Focus on Learning Problems in Mathematics, Wntr, 2008 by Randall E. Groth

This post by Sarah did not ask for input from any other study participants and did not receive any further responses.

A post made by Terri K. in response to my original post did provoke a small sub-thread of discussion, although the sub-thread had little statistical or pedagogical substance. With the twelfth post to the discussion board, Terri wrote,

    Based on experience, I think that the first example is what has
    occurred in our classes. We have demonstrated to students what that
    25 does to the mean. (Oh, why obfuscate? We refer to it as an
    average.) ... What would you say if a student said that because both
    the median and the mode are 82, that grade reflects more of the
    student understanding than the mean? Anyone can have a bad day. How
    would you probe the student's thinking?

Kristin's response to this post simply expressed that she would be surprised to hear a student make such an argument about their grade, and also joked about Terri's use of the word "obfuscate." The responses of Yvonne and Terri back to Kristin simply acknowledged the joke.
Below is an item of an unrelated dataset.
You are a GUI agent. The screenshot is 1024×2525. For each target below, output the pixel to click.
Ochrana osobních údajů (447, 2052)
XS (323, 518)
The final two responses that were made directly to my initial post to start the thread did not lead to any sub-threads of conversation. Greg Z. and Charles M. each posted personal reflections on the questions I posed in the initial post. With the twenty-eighth overall post, Greg reflected,

    The second question obviously reflects higher level thinking when
    the student is posed with a choice, then you should discuss if you
    would determine the two answers differently and why. However, an
    average is an average. Should all students' work count? Or, should
    we just throw out the bad days? At my job, we are still accountable
    for the bad days.

In the fiftieth overall post, Charles stated,

    I would use the second example, because it is more of a real life
    problem and requires the student to do more than crunch some
    numbers. I think it is also important that the student know not just
    how to find the mean and median, but why we might need to know about
    the concept of central tendency.

Even though these posts did not generate further sub-threads of conversation, they did demonstrate that each individual had reflected to a degree on the difference between rote and reform-based conceptions of teaching data analysis.

Thread 4: Use of the Word "Average"

The fourth thread of conversation again began with a moderator post. With the thirteenth post to the discussion board, I wrote,

    Some textbooks use the word "average" exclusively for "arithmetic
    mean" (the "add-and-divide" algorithm). Others use the word
    "average" in connection with the mean, median, and mode. Which usage
    do you prefer? Why? Are there advantages or disadvantages in terms
    of students' learning?

The intent of this post was again to push participants to consider how their teaching practices might influence the degree of conceptual understanding exhibited by students. I hypothesized that this issue would be important for participants to consider in light of research illustrating the role that informal conceptions of the word "average" play in students' understanding (Watson & Moritz, 2000). The post generated a fairly lengthy thread, as shown in Figure 5.